Le Dieu qui ne compte pas

Le souci des plus pauvres fait émerger un monde nouveau.

A l’écoute des humiliés et des boiteux.

Comme l’auteur l’indique lui-même, cet ouvrage a été, pour une part, composé à partir de textes déjà publiés ou donnés sous forme de conférence, mais retravaillés afin de forger un ensemble cohérent.

La thèse que nous soutiendrons ici – dans le sillage du père Joseph Wresinski et d’ATD Quart Monde – c’est que la priorité au plus pauvre constitue une « utopie » susceptible de revitaliser les démocraties, actuellement en crise profonde…, un aiguillon qui, impitoyablement, critique, stimule, relance la réflexion et des débats, en fonction d’une exigence que l’on tient pour cruciale car elle indique l’horizon vers lequel la vie ensemble doit se diriger si elle veut n’oublier personne… En clair, le souci des plus pauvres fait émerger un monde nouveau.

La réflexion de l’auteur, théologien et recteur du Centre Sèvres, se fonde sur une relecture du quatrième chant du serviteur dans le livre d’Isaïe et des textes évangéliques.
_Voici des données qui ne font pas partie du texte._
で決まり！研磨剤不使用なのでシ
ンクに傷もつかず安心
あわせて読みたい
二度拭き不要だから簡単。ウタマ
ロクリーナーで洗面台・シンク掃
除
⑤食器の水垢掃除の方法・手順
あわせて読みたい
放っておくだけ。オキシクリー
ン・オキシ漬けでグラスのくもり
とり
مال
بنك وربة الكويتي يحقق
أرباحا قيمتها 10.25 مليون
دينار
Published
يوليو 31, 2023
D’où il ressort que Jésus a probablement reçu la figure du serviteur souffrant esquissée par Isaïe avant de s’identifier entièrement à elle, avec l’aide des personnes « méprisées », « laissées de côté », « familières de la souffrance » qu’il a rencontrées. Celles-ci se présentent à lui comme des êtres suppliants, exténués ou possédés. Leur détresse est telle qu’elles s’en remettent à lui, en dernier recours, pour être guéries et sauvées. En accédant à leur demande, en reconnaissant leur foi, Jésus initie ses disciples à une fraternité, à une communauté de destin avec elles.
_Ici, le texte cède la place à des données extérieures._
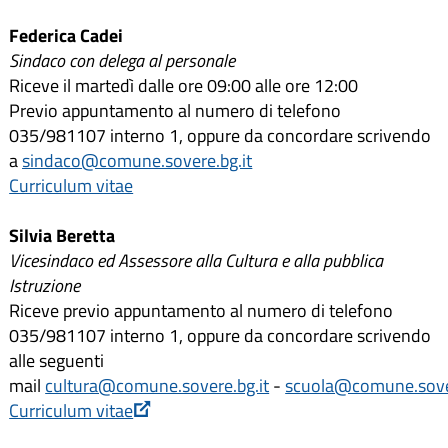
Federica Cadei
Sindaco con delega al personale
Riceve il martedì dalle ore 09:00 alle ore 12:00
Previo appuntamento al numero di telefono
035/981107 interno 1, oppure da concordare scrivendo
a
sindaco@comune.sovere.bg.it
Curriculum vitae
Silvia Beretta
Vicesindaco ed Assessore alla Cultura e alla pubblica
Istruzione
Riceve previo appuntamento al numero di telefono
035/981107 interno 1, oppure da concordare scrivendo
alle seguenti
mail
cultura@comune.sovere.bg.it
-
scuola@comune.sover
Curriculum vitae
Il s’ensuit qu’il faut revoir notre compréhension de l’Eglise. Elle est constituée, c’est vrai, des disciples du Christ, mais en tant qu’ils se laissent toucher par les appels des suppliants, par la plainte silencieuse des êtres exténués, et par les expressions intempestives et désordonnées des possédés. Pour le dire autrement : chaque fois que, comme disciples, nous nous montrons hermétiques à ces appels et à ces cris, nous nous retrouvons en réalité parmi les opposants au Christ. Et l’auteur de conclure : le tout est de s’en rendre compte ! Il n’y aura pas de réconciliation de l’humanité sans rejoindre ce Dieu qui s’est identifié à « ceux qui ne comptent pas ». Sans eux, l’annonce de la Bonne Nouvelle est compromise.
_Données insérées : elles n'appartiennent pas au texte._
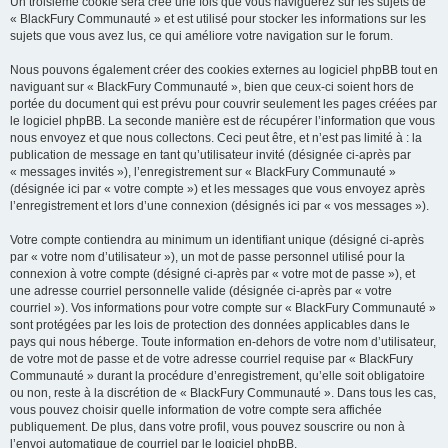
Un troisième cookie sera créé une fois que vous naviguerez sur les sujets de
« BlackFury Communauté » et est utilisé pour stocker les informations sur les
sujets que vous avez lus, ce qui améliore votre navigation sur le forum.
Nous pouvons également créer des cookies externes au logiciel phpBB tout en
naviguant sur « BlackFury Communauté », bien que ceux-ci soient hors de
portée du document qui est prévu pour couvrir seulement les pages créées par
le logiciel phpBB. La seconde manière est de récupérer l’information que vous
nous envoyez et que nous collectons. Ceci peut être, et n’est pas limité à : la
publication de message en tant qu’utilisateur invité (désignée ci-après par
« messages invités »), l’enregistrement sur « BlackFury Communauté »
(désignée ici par « votre compte ») et les messages que vous envoyez après
l’enregistrement et lors d’une connexion (désignés ici par « vos messages »).
Votre compte contiendra au minimum un identifiant unique (désigné ci-après
par « votre nom d’utilisateur »), un mot de passe personnel utilisé pour la
connexion à votre compte (désigné ci-après par « votre mot de passe »), et
une adresse courriel personnelle valide (désignée ci-après par « votre
courriel »). Vos informations pour votre compte sur « BlackFury Communauté »
sont protégées par les lois de protection des données applicables dans le
pays qui nous héberge. Toute information en-dehors de votre nom d’utilisateur,
de votre mot de passe et de votre adresse courriel requise par « BlackFury
Communauté » durant la procédure d’enregistrement, qu’elle soit obligatoire
ou non, reste à la discrétion de « BlackFury Communauté ». Dans tous les cas,
vous pouvez choisir quelle information de votre compte sera affichée
publiquement. De plus, dans votre profil, vous pouvez souscrire ou non à
l’envoi automatique de courriel par le logiciel phpBB.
Le point de vue développé par l’auteur semble s’adresser aux chrétiens. S’il est nourri effectivement de références bibliques et de paroles de personnes très démunies recueillies dans de nombreux groupes porteurs de spiritualité évangélique, il n’en revêt pas moins une dimension universelle, chaque lecteur pouvant à son tour à s’interroger, à travers ses croyances, ses opinions, ses pratiques et ses engagements, sur la relation qu’il entretient avec les plus pauvres, « à l’écoute des humiliés et des boiteux ».

Un livre à lire, à méditer, à partager avec d’autres, ne serait-ce que pour mesurer si nous souscrivons au même degré d’« utopie » que l’auteur.

Daniel Fayard

Éditions Salvator – Forum – 2023 – 206 p.